START Extracted data
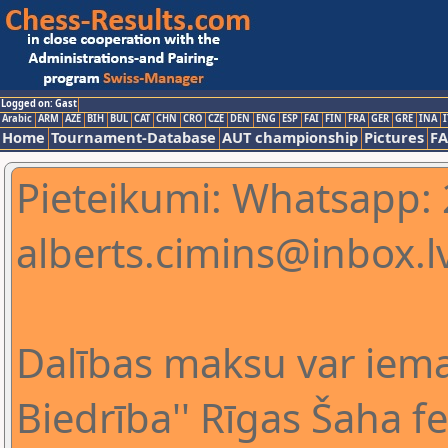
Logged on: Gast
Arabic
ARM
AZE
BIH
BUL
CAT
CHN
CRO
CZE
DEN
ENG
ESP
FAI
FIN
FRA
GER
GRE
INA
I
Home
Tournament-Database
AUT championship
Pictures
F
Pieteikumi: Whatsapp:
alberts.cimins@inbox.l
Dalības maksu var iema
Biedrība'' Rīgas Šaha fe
END Extracted data
START Extracted data
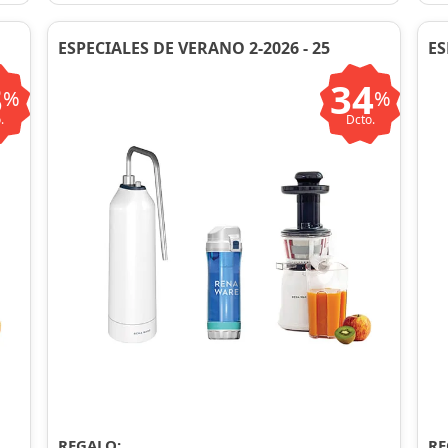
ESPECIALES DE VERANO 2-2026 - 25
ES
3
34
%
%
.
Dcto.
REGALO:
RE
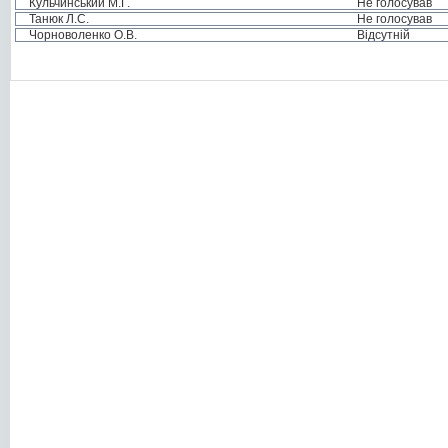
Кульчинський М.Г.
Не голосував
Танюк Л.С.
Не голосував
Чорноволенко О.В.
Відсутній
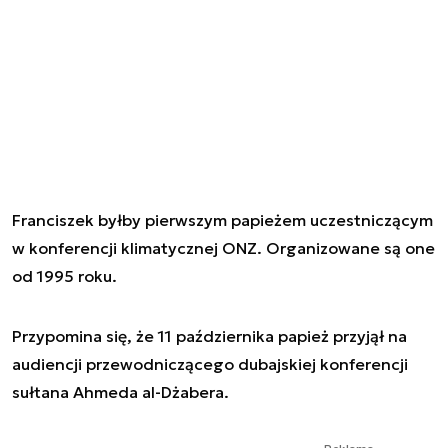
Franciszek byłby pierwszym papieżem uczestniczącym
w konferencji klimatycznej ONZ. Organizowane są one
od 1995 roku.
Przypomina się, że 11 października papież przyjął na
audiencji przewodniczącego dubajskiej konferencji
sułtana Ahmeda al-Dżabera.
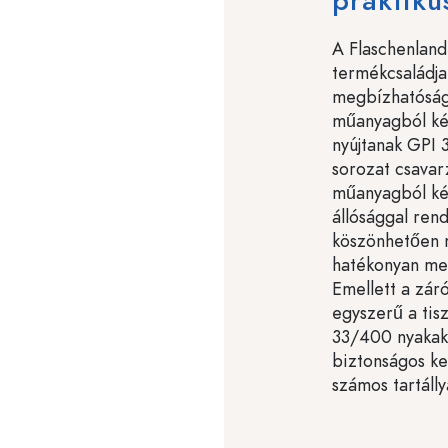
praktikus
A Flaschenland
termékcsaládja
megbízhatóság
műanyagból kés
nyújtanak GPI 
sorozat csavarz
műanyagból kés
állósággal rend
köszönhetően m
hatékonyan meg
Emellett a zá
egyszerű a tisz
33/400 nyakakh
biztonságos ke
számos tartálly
END Extracted data
• Task requirements
Given the entries above, transcribe exactly the lines from the one holding "w konferencji klimatycznej" through the one holding "számos tartálly"; pictures do not belong in the transcription.

• Answer to this problem
w konferencji klimatycznej ONZ. Organizowane są one
od 1995 roku.
Przypomina się, że 11 października papież przyjął na
audiencji przewodniczącego dubajskiej konferencji
sułtana Ahmeda al-Dżabera.
praktikus
A Flaschenland
termékcsaládja
megbízhatóság
műanyagból kés
nyújtanak GPI 
sorozat csavarz
műanyagból kés
állósággal rend
köszönhetően m
hatékonyan meg
Emellett a zá
egyszerű a tisz
33/400 nyakakh
biztonságos ke
számos tartálly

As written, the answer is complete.